Il primo rapporto da spettare con un cinema duro è stato strano, sicuramente perché non avevo né le “esperienze” né “l’età ” per comprenderlo. Ora invece lo comprendo e lo rispetto .

[LR]: Il protagonista assoluto, e assolutamente negativo, di “Doll Syndrome [interpretato da Tiziano Cella], a differenza di una parte canonica con delle battute scritte, recita più degli altri, una parte di auto-mortificazione e abbrutimento per tutta la durata del film. Puoi parlarci della costruzione sul set del personaggio affidato al tuo collega? Quale tipo di equilibrio attoriale vigeva nelle scene che hai condiviso con lui?

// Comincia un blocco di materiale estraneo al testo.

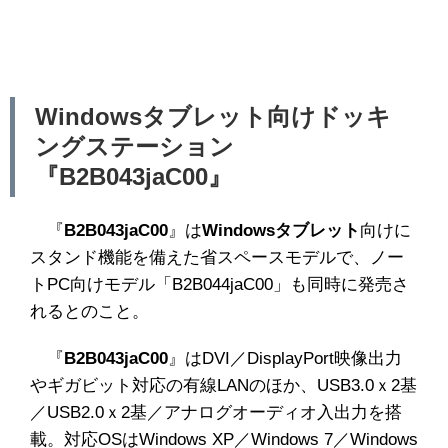
Windowsタブレット向けドッキ
ングステーション
『B2B043jaC00』
『
B2B043jaC00
』は
Windowsタブレット
向けに
スタンド機能を備えた省スペースモデルで、ノー
トPC向けモデル「B2B044jaC00」も同時に発売さ
れるとのこと。
『
B2B043jaC00
』はDVI／DisplayPort映像出力
やギガビット対応の有線LANのほか、USB3.0ｘ2基
／USB2.0ｘ2基／アナログオーディオ入出力を搭
載。対応OSはWindows XP／Windows 7／Windows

[YA]: Rispetto alla prima domanda penso di non essere la persona più indicata per darti una risposta. Il lavoro che un attore fa è sempre intimo e personale. L’equilibrio che vigeva era quello di chi cerca di fare il proprio lavoro al meglio rispettando i colleghi.

[LR]: Hai avuto già modo di vedere “Doll Syndrome”? Riusciresti a estraniarti e a darci un tuo punto di vista “da spettatore”?

[YA]: Certo ho avuto modo di vederlo, ma non voglio fare né da spettatore, né dare un punto di vista… Penso che potrei influenzare troppo il pubblico e, come sappiamo, ogni spettatore può avere e creare, attraverso la visione , una sua ” rispettabile” opinione o chiave di lettura.

[LR]: Hai già altri progetti in cantiere?

[YA]: Si ho un progetto legato alla televisione e ad una mia grande passione che e’ il mondo del palato. E’ un progetto che ho scritto con Jonathan Silvestri e Donatello della Pepa. Il resto , per scaramanzia , non lo anticipo. Mi auguro anche che nei prossimi cantieri ci sia sempre un film con Domiziano Cristopharo e tante altre esperienze.